Assistant manager Amy Maurino said people in the community often donate dog and cat food to the thrift store’s pet food pantry. “We get donations of dog and cat food, and people who have low income or no income can come to us. One father said if it was a choice between feeding his family and feeding the dog, he’ll feed his family,” Maurino said. “We try to help in any way we can.”

Wietlisbach said the store has everything from knick-knacks to clothes to kitchen items plus bedding, furniture and electronics. “We have pet items and antiques and collectibles. Everything in the store is donated,” she said.

Maurino and Wietlisbach are the only paid employees. Others who help at the store are volunteer staff. The store is open 10 a.m. to 5 p.m. Monday through Saturday.

“We have been open since March and have had an overwhelming response from the public,” Wietlisbach said. “New customers walk in the door and are surprised. This is not what they expect to see. They see the architecture of the building and how neatly everything is displayed,” she said. “We want everyone to feel at home. We love this building, and we love the old, curved ceiling and the woodwork.”

Maurino said the architecture is her favorite part of the store. “It reminds me of an old train depot with the curved ceiling,” she said. “We love walking in the front door.”

Maurino said the store is split up into sections for furniture, electrics, clothing and other items. “Downstairs is where (donation) intake happens,” she said.

“We have antiques and a high end stuff,” Maurino said. “There are a lot of nice things.”

Wietlisbach said traffic has been steady at the store, whether people are donating items downstairs or shopping upstairs. “Some days are really good and some days are slow, but overall, we’re doing well having a permanent location where people recognize our name. People can associate us with a location, and we have a home base,” she said.

Maurino said all money raised through the store supports animals in the community. “This supports our programs, and we want the community to come together for the animals,” she said.

The celebrities at All Creatures Thrift Store are the cats that roam the store. “We have people who come in daily to see the cats -- mostly Belle the cat. Folks don’t say hi to us, they want to see Belle,” Wietlisbach said. “She greets us at the door every morning.”

On special events days, the foster families bring their dogs and cats to the store and walk them around to visit with the customers.

“We’re animal friendly. If your dog is on a leash, he’s welcome,” Wietlisbach said.

Wietlisbach and her husband, David, a teacher at Heritage High School, moved to Townsend from Orlando six years ago and met Blount County Humane Society president Steve Phipps during an adoption event at Wal-Mart in Alcoa. The Wietlisbachs became fosters for stray dogs. “We do it because we have space for animals and want to make a difference in Blount County.”

Maurino said she has always wanted to be involved with helping animals. Working as assistant manager at the store is a tangible way to accomplish that goal, she said. “I can do this, and it makes me feel good. It makes me feel good when I can leave an animal behind in a good home,” she said.

Before coming to Townsend, the Wietlisbach both worked at Walt Disney World in Orlando.

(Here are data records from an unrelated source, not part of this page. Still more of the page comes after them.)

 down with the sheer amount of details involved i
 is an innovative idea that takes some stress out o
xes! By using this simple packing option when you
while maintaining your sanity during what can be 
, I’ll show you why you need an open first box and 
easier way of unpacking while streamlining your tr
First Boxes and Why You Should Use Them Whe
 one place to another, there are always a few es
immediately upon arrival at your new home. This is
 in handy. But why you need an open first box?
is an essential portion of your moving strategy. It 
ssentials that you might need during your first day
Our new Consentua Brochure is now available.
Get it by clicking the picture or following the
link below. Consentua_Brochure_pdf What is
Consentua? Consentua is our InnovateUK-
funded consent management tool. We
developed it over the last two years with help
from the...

David was research entomologist, and Amy was make-up specialist for park talent. The experience gave her a good background in retail that she uses at the All Creatures Thrift Store. “Working at Disney, that’s all customer service wherever you go,” she said.

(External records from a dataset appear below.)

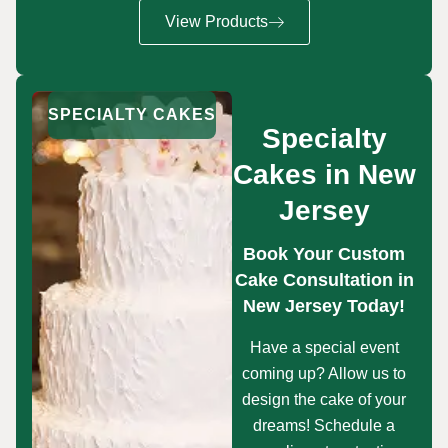
View Products
SPECIALTY CAKES
Specialty
Cakes in New
Jersey
Book Your Custom
Cake Consultation in
New Jersey Today!
Have a special event
coming up? Allow us to
design the cake of your
dreams! Schedule a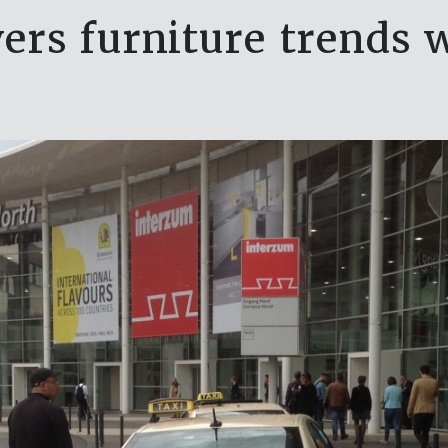
ers furniture trends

Amy Wietlisbach said she gets a lot of satisfaction from working at the store. “Most days it’s very gratifying. One negative part is taking all the phone calls from people who do not want their puppies,” she said.

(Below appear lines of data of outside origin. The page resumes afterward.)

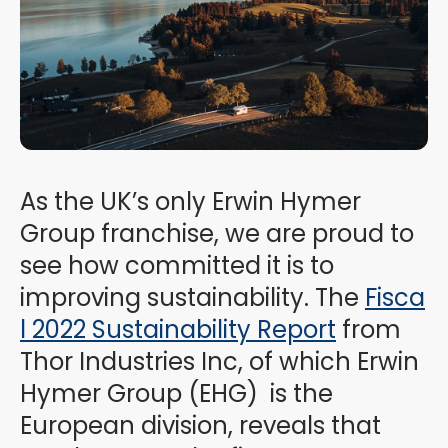
As the UK’s only Erwin Hymer
Group franchise, we are proud to
see how committed it is to
improving sustainability. The
Fisca
l 2022 Sustainability Report
from
Thor Industries Inc, of which Erwin
Hymer Group (EHG) is the
European division, reveals that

Wietlisbach said people often are confused and think the Blount County Humane Society is associated with the recently opened Blount County Animal Care Center on Currie Avenue.

Maurino said it’s possible to create a community where animals aren’t euthanized just because they aren’t adopted. “It’s the responsible thing to at least try,” she said. She said not everyone will agree with the philosophy but the Human Society of Blount County simply wants to inform people of the option. “I think we’re planting a seed,” she said. “Every creature has the right to live, and we should try to make it happen.”